▸ **INFORMATION SHOWN**
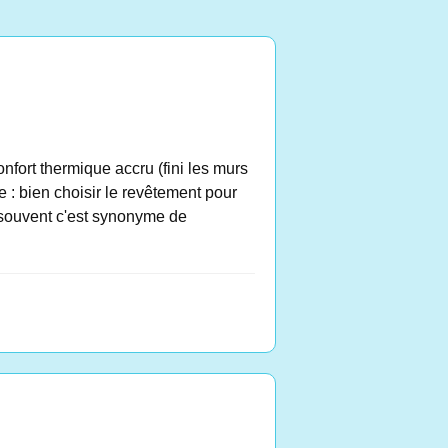
onfort thermique accru (fini les murs
e : bien choisir le revêtement pour
, souvent c'est synonyme de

▸ **WHAT TO PRODUCE**
Give back the listing word for word, minus its images.

▸ **RESPONSE AREA**
onfort thermique accru (fini les murs
e : bien choisir le revêtement pour
, souvent c'est synonyme de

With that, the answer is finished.